Cofounders are the #1 reason you start a startup and they are the #1 reason
when a startup fails

------
rushabh
I agree with the sentiment here, you spent a year and you learnt a lot out of
it. Your co-founder would probably have to put in more money (maybe for a few
more years) before she sees any profit, if any. So the risk is far greater on
her side.

If this works, ask your co-founder to let you keep a small minority stake and
the let her convert all her debt to equity.

This way, if that company does succeed, you will get some value out of it, and
you will be recognized as a co-founder. If you just walk away with the
"assets" (whatever they are worth), you may get some money, but a load of
heartburn.

------
e2e4
If you decide to take that route, one of dispute resolution techniques
(couldn't remember its name); is to ask side A to name the price for the
equity; B can then either sell at the proposed price, or inversely purchase
the A's equity at the same price (one-shot only; no back and forth re-
negotiations).

p.s. one of potential disadvantages is if one of the sides has access to
larger capital; they can still lowball the offer (knowing that the other side
would not be able to do a reverse offer).

------
rrggrr
My friend and attorney just completed a two week trial on the issue. In the
end the Judge viewed the company like a child in a divorce. Every decision the
partners hated, but it kept the company intact. No winners at all, everyone
lost. My takeaway after hearing about it was this - if the two of you can't
work it out attorneys will be delighted to drain you both of cash for a result
you'll both hate.

------
axx
As many before me said, walk away. In most cases situations like these end up
costing your more money than you gain from it.

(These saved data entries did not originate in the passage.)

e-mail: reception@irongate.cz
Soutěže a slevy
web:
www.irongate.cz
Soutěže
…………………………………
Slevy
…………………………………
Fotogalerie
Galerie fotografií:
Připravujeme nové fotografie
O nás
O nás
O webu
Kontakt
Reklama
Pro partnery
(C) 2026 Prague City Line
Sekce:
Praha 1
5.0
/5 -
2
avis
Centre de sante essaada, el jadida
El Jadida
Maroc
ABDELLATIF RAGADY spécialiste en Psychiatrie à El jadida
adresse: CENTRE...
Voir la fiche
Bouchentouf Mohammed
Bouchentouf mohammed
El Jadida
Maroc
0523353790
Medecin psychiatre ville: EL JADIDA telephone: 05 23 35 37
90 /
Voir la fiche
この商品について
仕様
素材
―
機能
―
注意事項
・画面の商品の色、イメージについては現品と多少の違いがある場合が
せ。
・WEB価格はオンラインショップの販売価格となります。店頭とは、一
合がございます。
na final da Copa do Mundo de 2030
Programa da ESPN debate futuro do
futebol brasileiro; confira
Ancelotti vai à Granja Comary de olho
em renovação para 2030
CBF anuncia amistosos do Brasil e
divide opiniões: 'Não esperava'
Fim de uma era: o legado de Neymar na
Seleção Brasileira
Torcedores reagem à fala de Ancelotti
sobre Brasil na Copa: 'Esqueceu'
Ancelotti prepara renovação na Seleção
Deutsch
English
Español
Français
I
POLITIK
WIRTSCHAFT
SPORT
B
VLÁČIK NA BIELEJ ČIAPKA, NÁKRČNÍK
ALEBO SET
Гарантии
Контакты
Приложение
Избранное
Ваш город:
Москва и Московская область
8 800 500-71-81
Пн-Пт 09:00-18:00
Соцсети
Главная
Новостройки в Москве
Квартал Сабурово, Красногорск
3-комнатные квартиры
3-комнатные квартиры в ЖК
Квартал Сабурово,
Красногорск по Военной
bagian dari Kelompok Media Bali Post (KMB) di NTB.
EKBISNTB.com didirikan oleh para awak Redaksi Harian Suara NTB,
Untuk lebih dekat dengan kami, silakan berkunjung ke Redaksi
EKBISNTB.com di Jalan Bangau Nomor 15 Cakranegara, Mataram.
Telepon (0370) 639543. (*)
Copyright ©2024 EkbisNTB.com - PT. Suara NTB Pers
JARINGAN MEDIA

If your company isn't worth a lot of money, "walking away" is the best option
in my opinion. Oh and a brand that doesn't make any money, is worthless.

------
bosky101

         will not like to walk work away with anything gained from it.
    

You never will. You can walk away with the experience. I wouldn't re-attemp
the same idea/market. may get messy later. refresh. recharge and when you're
ready again - startup again.

------
jonesb6
All the value from your past year working will be in the form of experience
gained as an engineer and as a cofounder. Don't throw away a personal/business
relationship over scraps that will turn out to be worthless.

------
bojo
Sounds like your cofounder invested $10k and realized you didn't make a
comparative contribution. You can promise the world, but people have
lives/better investments to move on to.

Just move on and chalk it up to experience.

------
h_o
I can speak from experience as I've been through this. Although my co-founder
and I never actually argued/quarreled. I even decided to leave before we got
funded (€50k) as I was sure there was no substance to our product. Over a year
later and I am glad to believe I still made the right decision.

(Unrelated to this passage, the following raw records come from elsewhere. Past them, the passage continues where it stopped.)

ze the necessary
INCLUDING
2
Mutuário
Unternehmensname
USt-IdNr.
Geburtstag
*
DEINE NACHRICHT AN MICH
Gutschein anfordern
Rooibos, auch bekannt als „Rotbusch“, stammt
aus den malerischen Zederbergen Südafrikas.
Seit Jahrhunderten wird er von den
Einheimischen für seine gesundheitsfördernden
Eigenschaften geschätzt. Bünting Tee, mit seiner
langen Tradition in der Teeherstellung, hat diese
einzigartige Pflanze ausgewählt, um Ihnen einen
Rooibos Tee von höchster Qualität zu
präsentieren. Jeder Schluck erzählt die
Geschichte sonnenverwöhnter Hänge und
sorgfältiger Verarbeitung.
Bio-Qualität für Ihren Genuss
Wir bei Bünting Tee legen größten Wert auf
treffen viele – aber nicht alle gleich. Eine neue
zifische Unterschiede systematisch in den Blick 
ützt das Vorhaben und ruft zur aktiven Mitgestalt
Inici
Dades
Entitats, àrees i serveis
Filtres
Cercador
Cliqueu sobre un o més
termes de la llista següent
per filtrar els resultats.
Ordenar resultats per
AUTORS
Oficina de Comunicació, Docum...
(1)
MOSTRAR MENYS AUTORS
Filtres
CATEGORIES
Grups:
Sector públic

I thought about it for around a week (how I would do the break up) - I only
really ever broke up with one girlfriend in the past and that was hard, even
at 15.

We went for a coffee and I'm pretty sure he knew it was coming. Much respect
to him. He knew I was confident in my decision and didn't try to persuade me
to stay (and muster and broil resentment in the future as humans typically
do).

He was still adamant about pursing the startup regardless of having no
technical skills (I was the developer, and it was only two of us). I helped
him get the funding and promised to do a code swap with any new developer that
comes in; in return for being washed free of the startup - regardless of
funding (which I didn't want to touch).

No new developer came on board needless to say, and I never asked him what he
did with the money. We are still friends and meet from time to time to catch
up.

We had previously discussed 50/50 equity split, but when I walked away I said
I wanted to be totally free of it. It wasn't about the money, life is long and
it's not a race to get the most money _.

_ I was going to say 'to get rich', but richness can be found even in
chocolate so I don't agree with calling people with a lot of money 'rich'.